Across all entries below, how many lines include "phpBB"? Answer with the number alone.

[Page-level text extractions]
+-------+

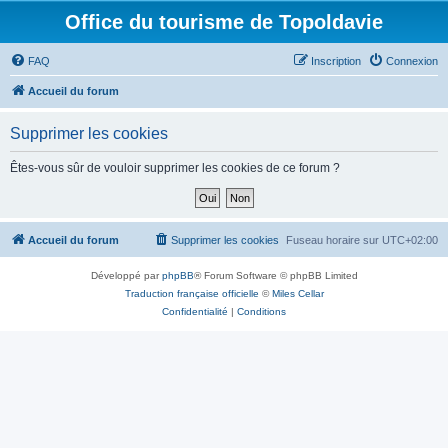
Office du tourisme de Topoldavie
FAQ
Inscription
Connexion
Accueil du forum
Supprimer les cookies
Êtes-vous sûr de vouloir supprimer les cookies de ce forum ?
Accueil du forum
Supprimer les cookies
Fuseau horaire sur
UTC+02:00
Développé par
phpBB
® Forum Software © phpBB Limited
Traduction française officielle
©
Miles Cellar
Confidentialité
|
Conditions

+-------+

Your solution> 2